Seperti tak ada kapoknya dan menimbulkan pro dan kontra, sudah banyak pasar tradisional di Cina yang lanjut menjual daging hewan liar hingga makanan eksotik lainnya setelah virus Corona mereda di sana.

Tak hanya itu, kini pasar malam yang menjual aneka serangga dari kalajengking sampai kelabang juga buka kembali. Pasar ini tutup selama dua bulan karena virus corona.

Salah satunya pasar malam di Nanning, yang terkenal dengan aneka jajanan yang terbuat dari serangga di sana. Banyak pilihan serangga yang dijajakan, bisa ditumis atau dipanggang.

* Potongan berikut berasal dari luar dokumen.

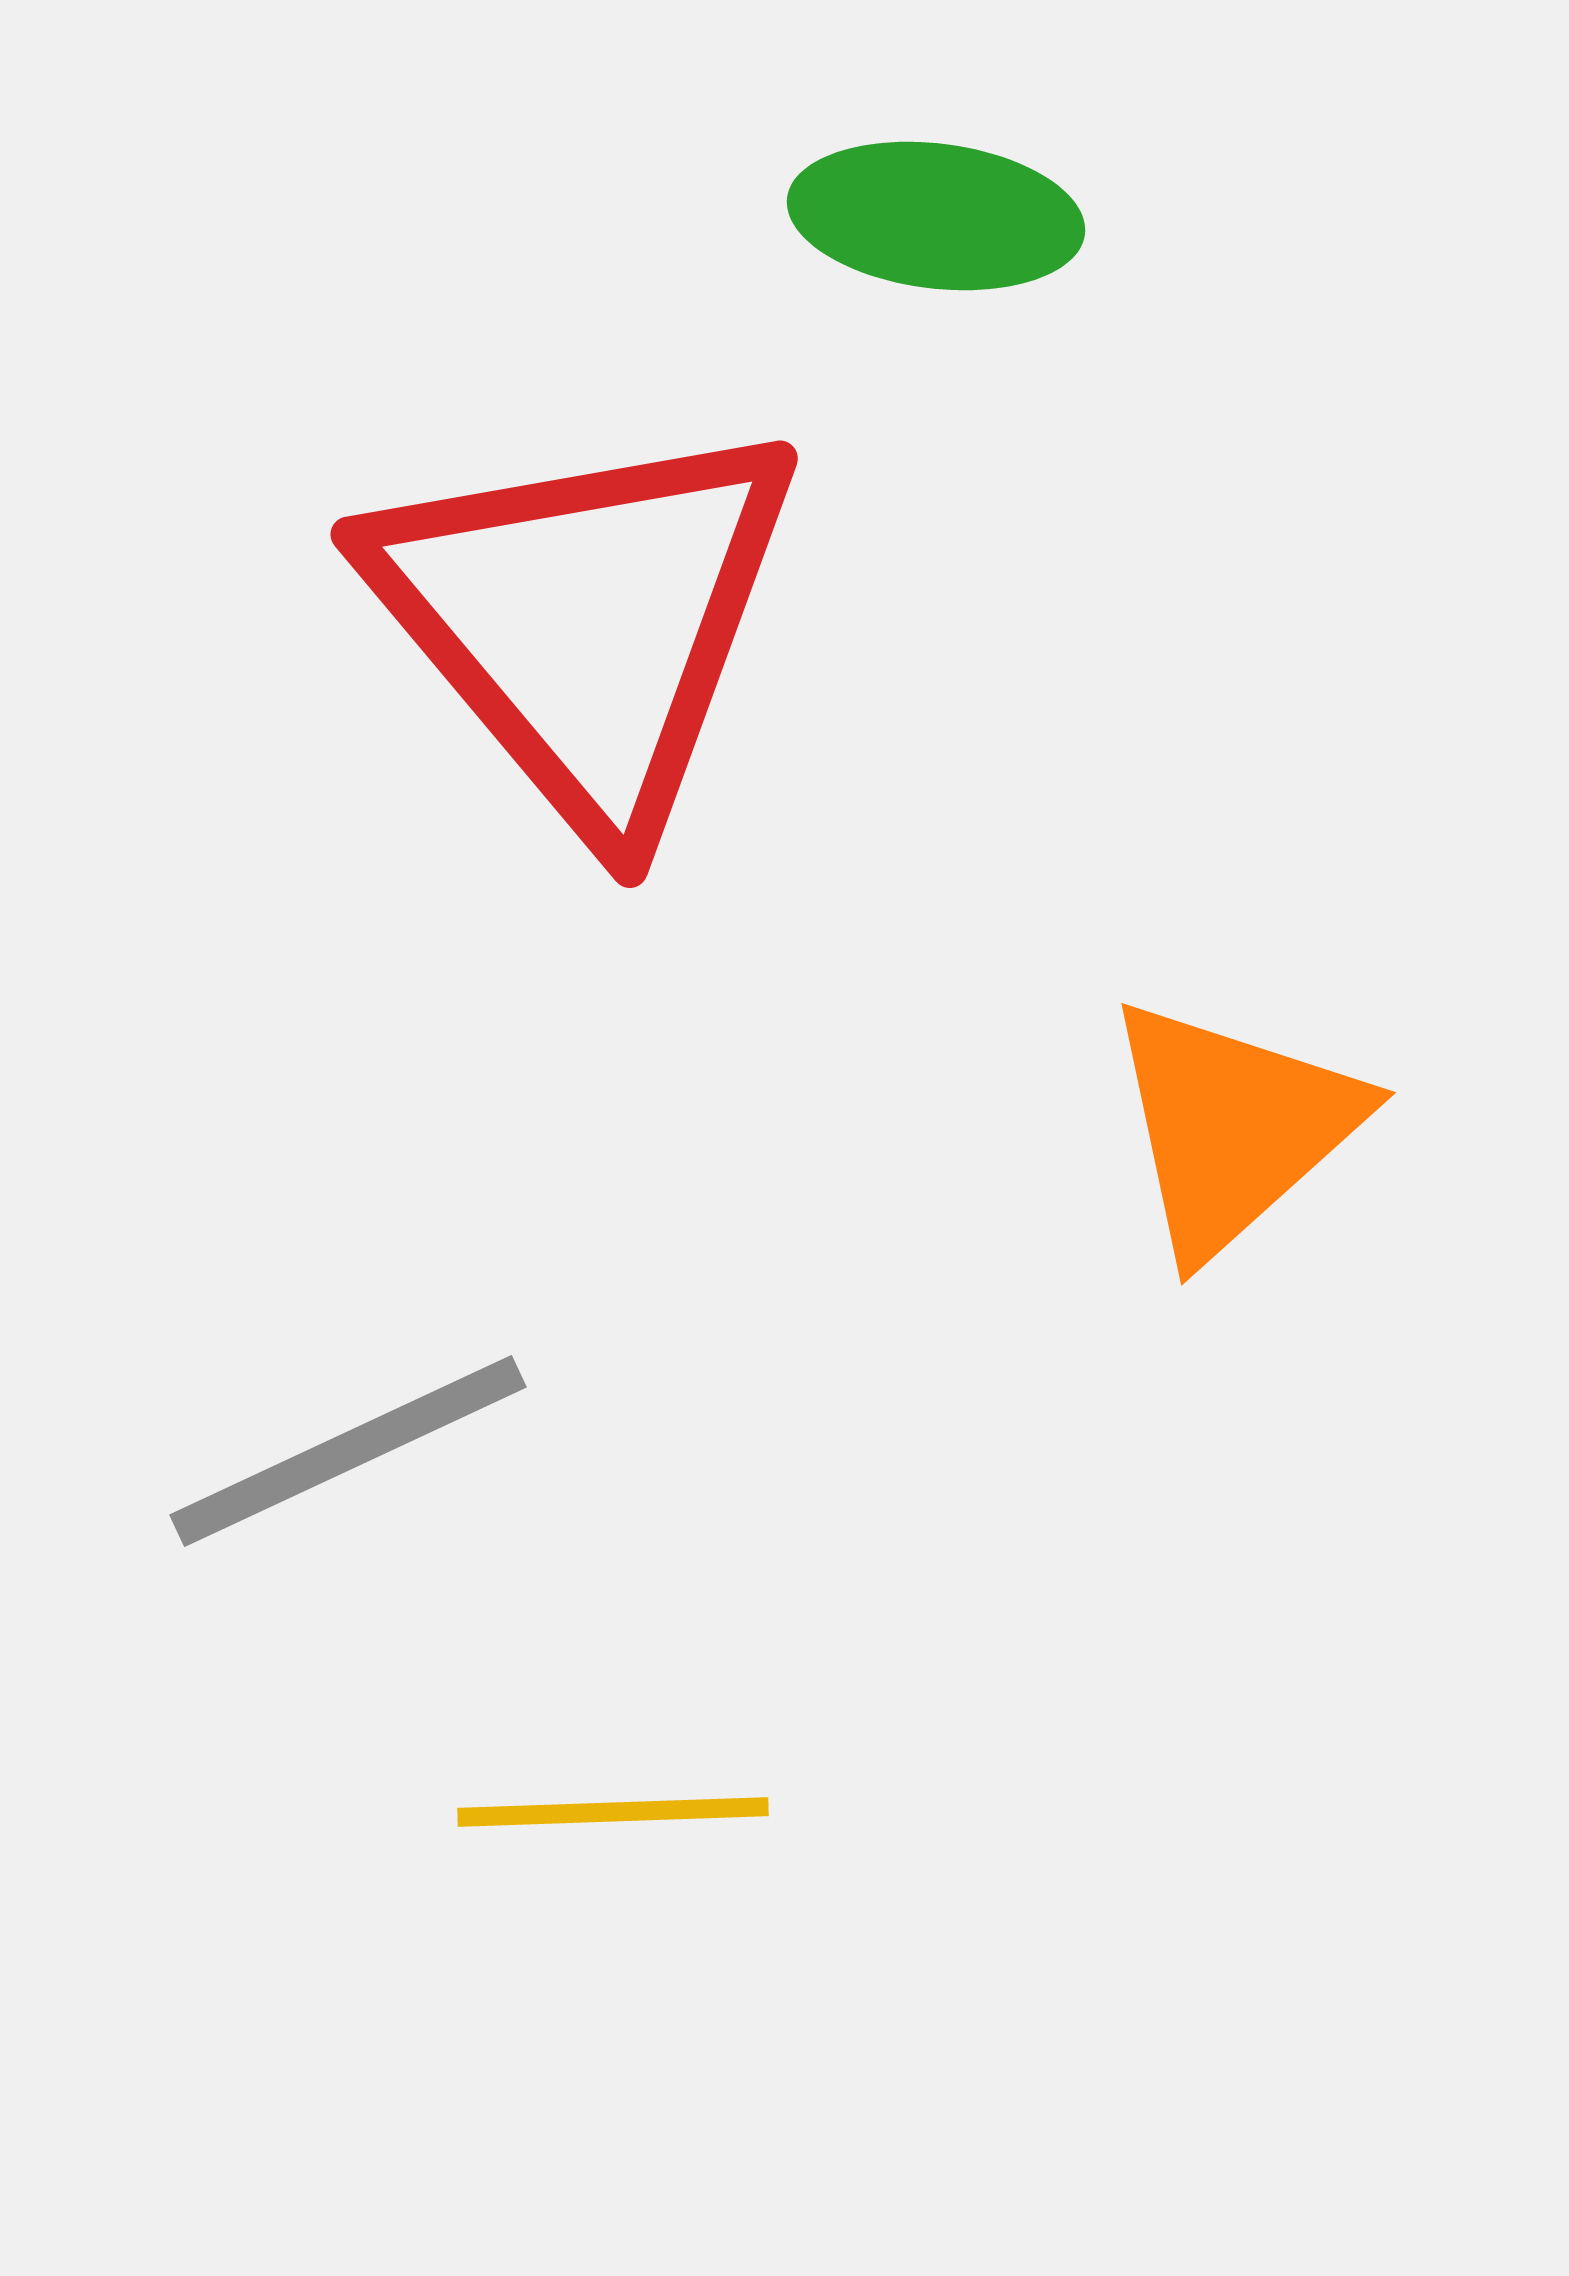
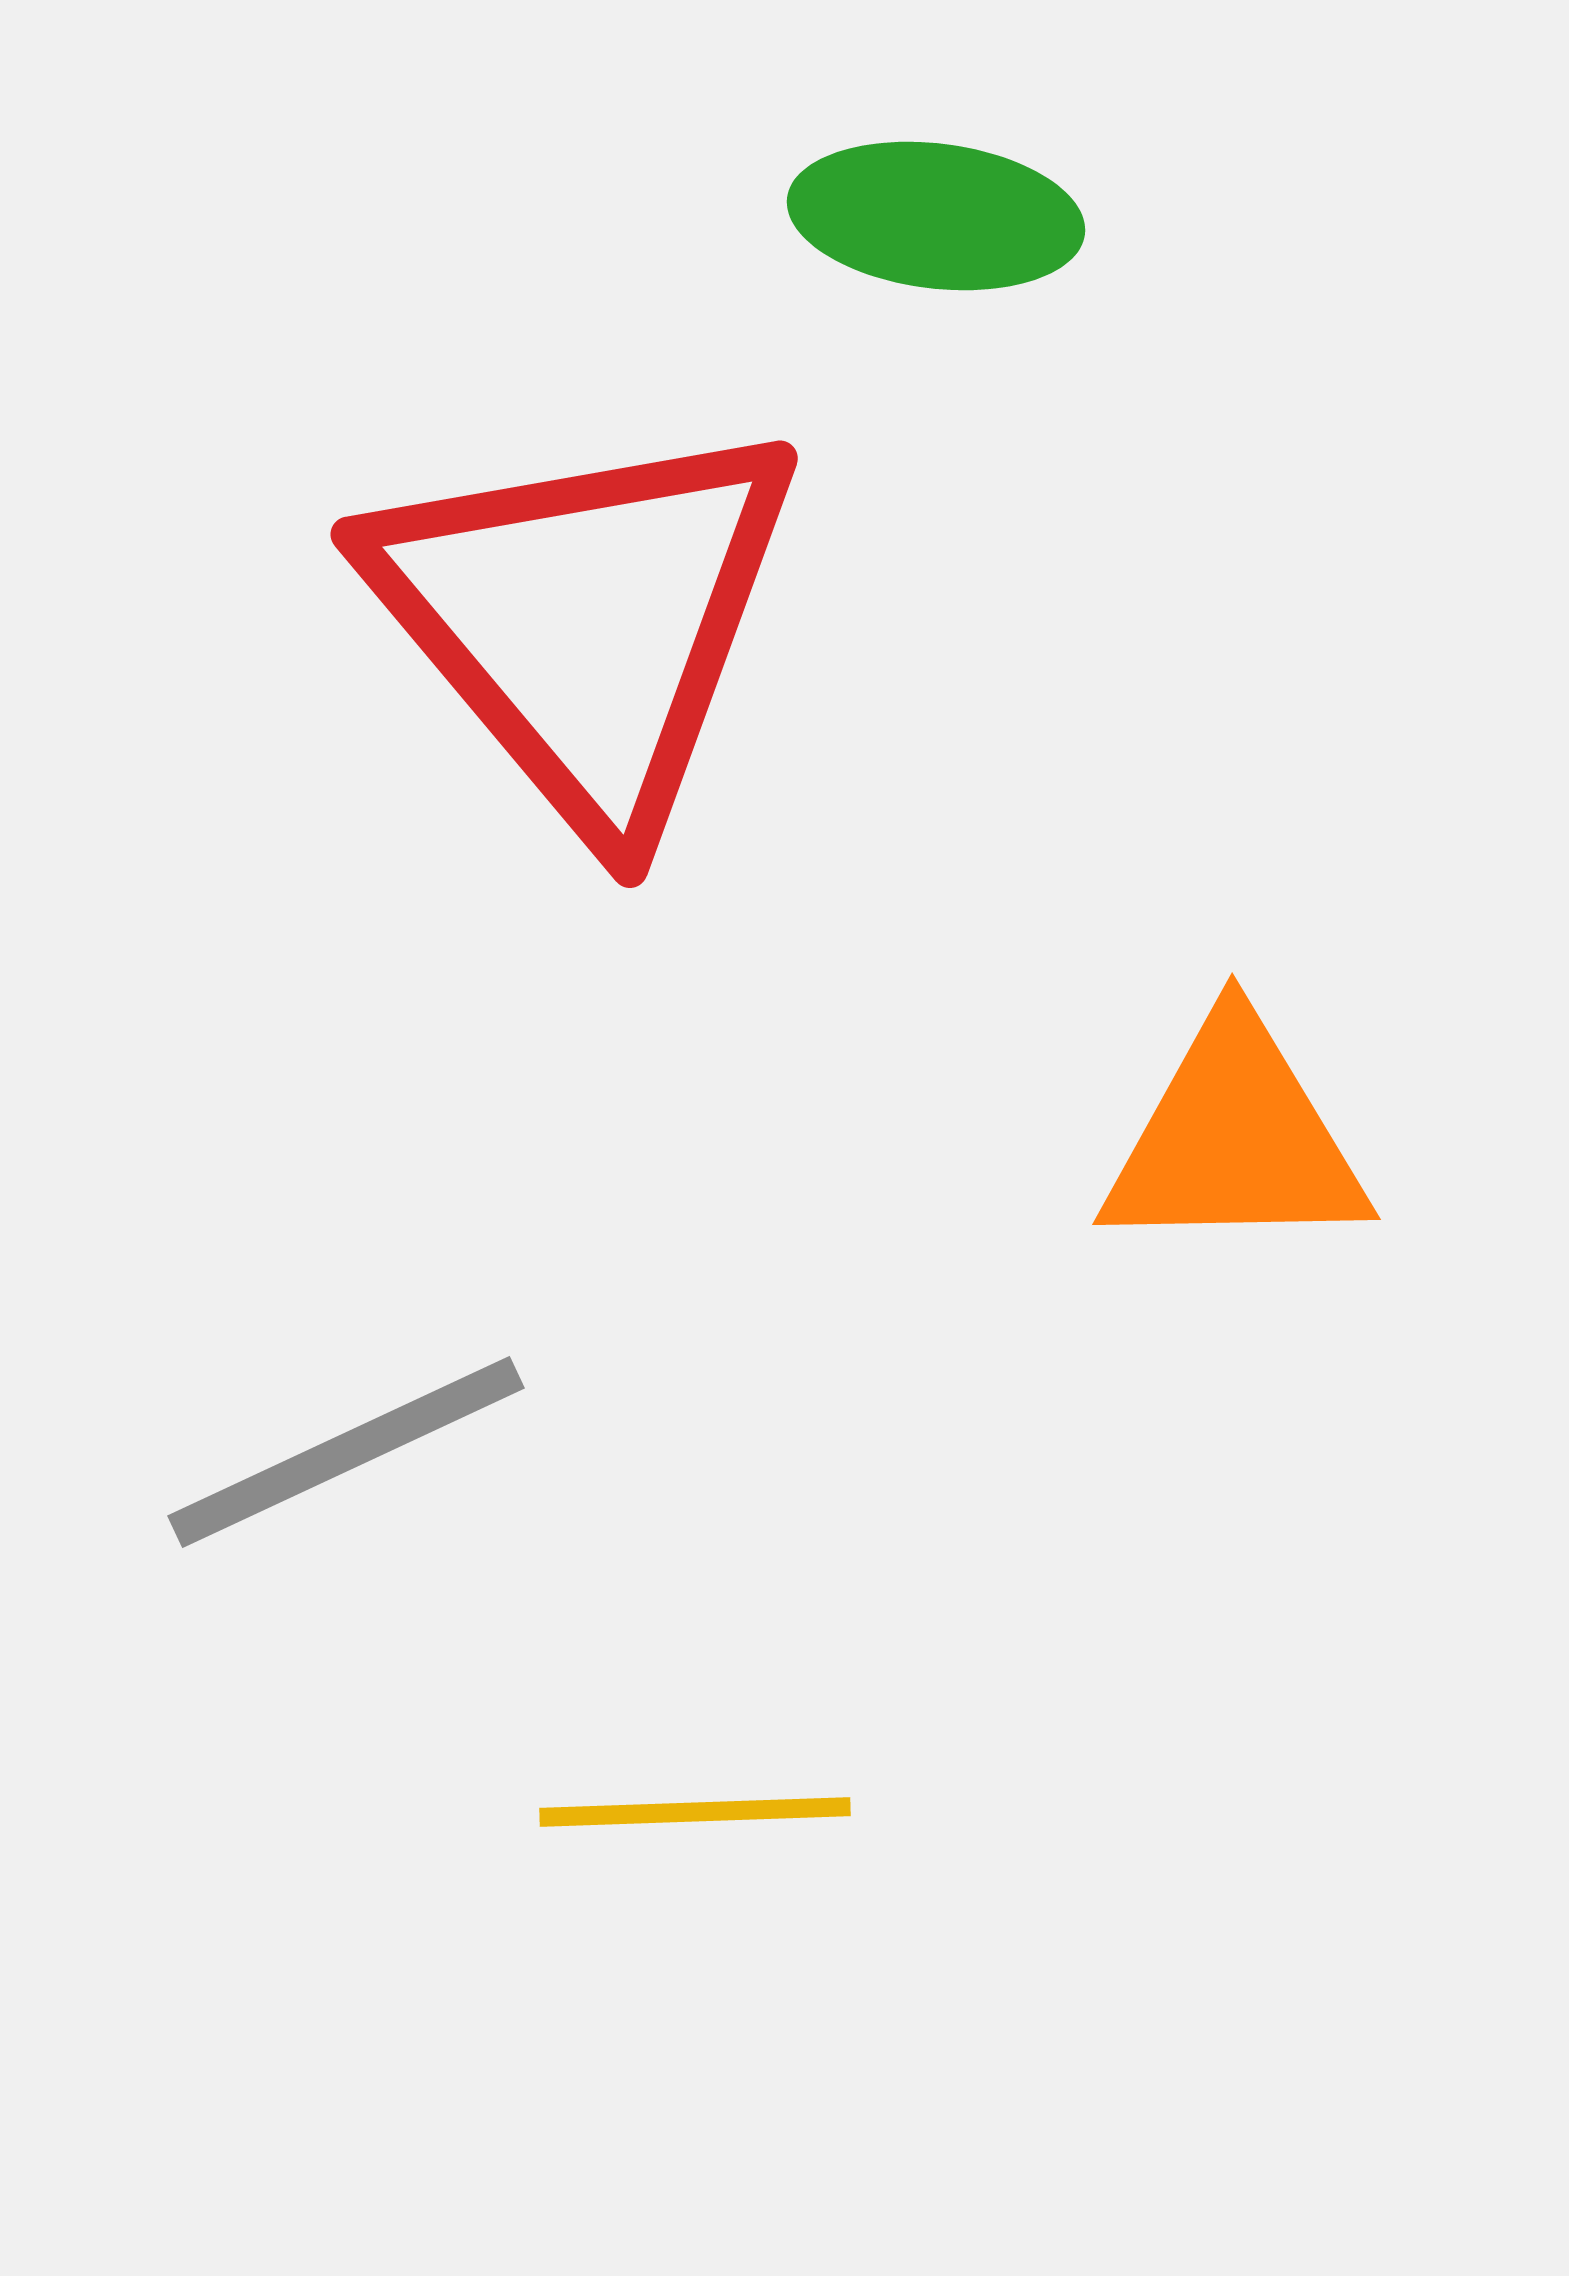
orange triangle: moved 2 px right, 12 px down; rotated 41 degrees clockwise
gray line: moved 2 px left, 1 px down
yellow line: moved 82 px right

Jajanan seperti laba-laba, ulat, kalajengking, kuda laut, bahkan kelabang pun tersedia di sana.

BACA JUGA: Pasar Seafood Huanan di Wuhan Kembali Beroperasi, Pada Gak Kapok Apa Ya?

Dilansir dari Daily Mail UK, Sabtu 2 Mei 2020, pasar malam yang terletak di Guangxi ini sempat tutup sementara dari bulan Januari karena virus Corona yang menyerang China. Apalagi jarang Guangxi dan Wuhan tak terlalu jauh sekitar 1,350 km saja.

Meski menjadi perdebatan tapi rupanya pasar malam Nanning ini tetap buka kembali. Banyak warga yang datang untuk makan di sana setiap malamnya.

Pasar ini kini hanya boleh dikunjungi 3,000 orang dalam satu waktu untuk mencegah penyebaran virus. Para penjual juga harus menjaga jarak dengan pengunjung dan penjual lainnya dan wajib menerapkan social distancing. Jaraknya wajib 1,8 meter.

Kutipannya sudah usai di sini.